Bagikan melalui


Analisis data dengan Azure Machine Learning

Tutorial ini menggunakan desainer Azure Machine Learning untuk membangun model pembelajaran mesin yang prediktif. Model ini didasarkan pada data yang disimpan pada Azure Synapse. Skenario bagi tutorial adalah memprediksi apakah pelanggan cenderung membeli sepeda atau tidak sehingga Adventure Works, sebuah toko sepeda, dapat membangun kampanye pemasaran yang ditargetkan.

Prasyarat

Untuk mengikuti tutorial ini, Anda membutuhkan:

  • Kumpulan SQL yang telah dimuat sebelumnya dengan data contoh AdventureWorksDW. Untuk menyediakan Kumpulan SQL ini, lihat Membuat kumpulan SQL dan pilihlah untuk memuat data sampel.

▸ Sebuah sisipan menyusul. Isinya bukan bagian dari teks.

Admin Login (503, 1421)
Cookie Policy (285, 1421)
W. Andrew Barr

Jika Anda sudah memiliki gudang data namun tidak memiliki data sampel, Anda dapat memuat data sampel secara manual.
  • Ruang kerja Azure Machine Learning. Ikuti tutorial ini untuk membuat yang baru.

Mendapatkan data

Data yang digunakan berada di dalam tampilan dbo.vTargetMail pada AdventureWorksDW. Untuk menggunakan Datastore dalam tutorial ini, data pertama kali akan diekspor ke akun Azure Data Lake Storage karena Azure Synapse saat ini tidak mendukung set data. Azure Data Factory dapat digunakan untuk mengekspor data dari gudang data ke Azure Data Lake Storage menggunakan aktivitas salin. Gunakan kueri berikut untuk mengimpor:

SELECT [CustomerKey]
  ,[GeographyKey]
  ,[CustomerAlternateKey]
  ,[MaritalStatus]
  ,[Gender]
  ,cast ([YearlyIncome] as int) as SalaryYear
  ,[TotalChildren]
  ,[NumberChildrenAtHome]
  ,[EnglishEducation]
  ,[EnglishOccupation]
  ,[HouseOwnerFlag]
  ,[NumberCarsOwned]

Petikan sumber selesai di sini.